Last 4 Sermons
Welcome back to another episode of 5 Minutes in Church History. On this episode, we are on location and we are at quite a location. This is St. Andreas Church here in the town of Eisleben in Saxon, Germany. Now, we know that this is the town of the birth of Luther and it is also the town of his death. But we are in the church and this is a significant place because it is here – in fact, it is in this very pulpit that is right behind me – it is from that pulpit that Luther preached his final four sermons. Now, Luther was not brought here to preach sermons. In fact, the reason he was brought to this town or came to this town was to settle a dispute. A dispute had arisen over an inheritance among two of the counts in this area, and if this dispute did not get settled it would threaten this area and it would threaten this town and maybe even the folks in this church. And of course, Luther cares about this place. This is the home of his birth, Eisleben, and he cares about this church. He was tired, he was worn out, he wrote in a letter that he was a worn out, sluggish, cold, tired, one-eyed man at the end of his life. And he probably should have stayed in Wittenberg but he came here. We’ll find out in a little bit about his death but it was here that he preached four sermons between January 28th, 1546 and February 14th.
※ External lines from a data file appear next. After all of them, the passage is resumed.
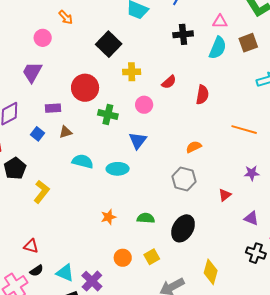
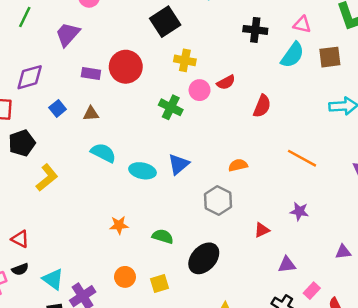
pink circle: (144, 105) -> (200, 90), moved
purple rectangle: (53, 108) -> (91, 74), moved
green cross: (108, 115) -> (171, 107), moved
blue triangle: (138, 141) -> (179, 164), moved
purple triangle: (251, 218) -> (287, 265), turned -42

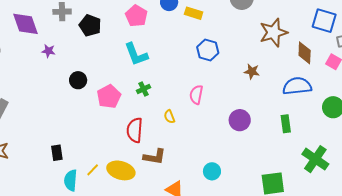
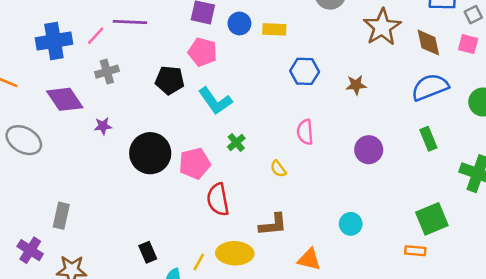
black pentagon: (90, 25) -> (170, 80), moved
brown star: (252, 71) -> (356, 85), moved
black circle: (78, 80) -> (150, 153), size x1.8
pink pentagon: (109, 96) -> (195, 163), turned 30
red semicircle: (135, 130) -> (218, 200), moved

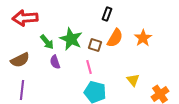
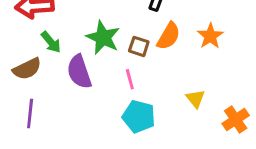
green arrow: (47, 42) -> (51, 42), moved
purple semicircle: (55, 62) -> (79, 72), size x1.6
In one of those sermons Luther, with his typical humor, makes the point that God must be a terrible teacher. In fact, God must be one of the most terrible teachers of all time because his pupils, his students, are constantly trying to improve upon his teaching; that they’re constantly trying to improve upon His Word – upon God’s revelation to us. Now, what Luther meant by that was especially the teachings of God, doctrine, that comes to us through His Word. And he is talking about this tendency that we have, in fact, we see it even before we get to the New Testament. We see how it was done with God’s Old Testament and the Pharisees and the Sadducees, how they added to God’s Word. We see it in the first century, in Paul, as he’s working with the church in Galatia and we see it throughout the centuries, throughout the pages, as it were, of Church history, we see how the church is wrongly trying to improve on God’s Word and how the doctrine, the essential doctrine, the crucial doctrine that matters is, of course, the doctrine of salvation. And how, in Luther’s day, in fact, this is what was at the heart of the Reformation, how the Roman Catholic Church had added to the doctrine of Salvation – that they thought they could improve upon this poorly given and poorly taught doctrine from God. So, we see what’s on Luther’s heart, we see what’s on his mind. What’s coming forth from this pulpit in his literally final days, is that we accept God’s Word as it comes to us. That we don’t try to “improve” upon it but that we accept it and that we believe it and that we obey it. Well, it was from this pulpit that Luther preached those final four sermons.
This pulpit, as we understand it, was constructed in 1518 and this church early on had a Lutheran influence. Curiously enough, through the 1520s and 1530s, this church was both Catholic and Lutheran. In the mornings they would celebrate the mass and in the afternoons there would be a Lutheran sermon. Apparently, they were just going at each other all day long. Finally, by 1540, one of the prominent Catholic citizens of this town – a count who was Catholic – died and upon his death this church could become fully evangelische, as they say in Germany, or, it could become fully Lutheran. That’s a good thing because the Lutheran himself preached here in 1546. That’s St. Andreas Church in Eisleben in Saxon, Germany.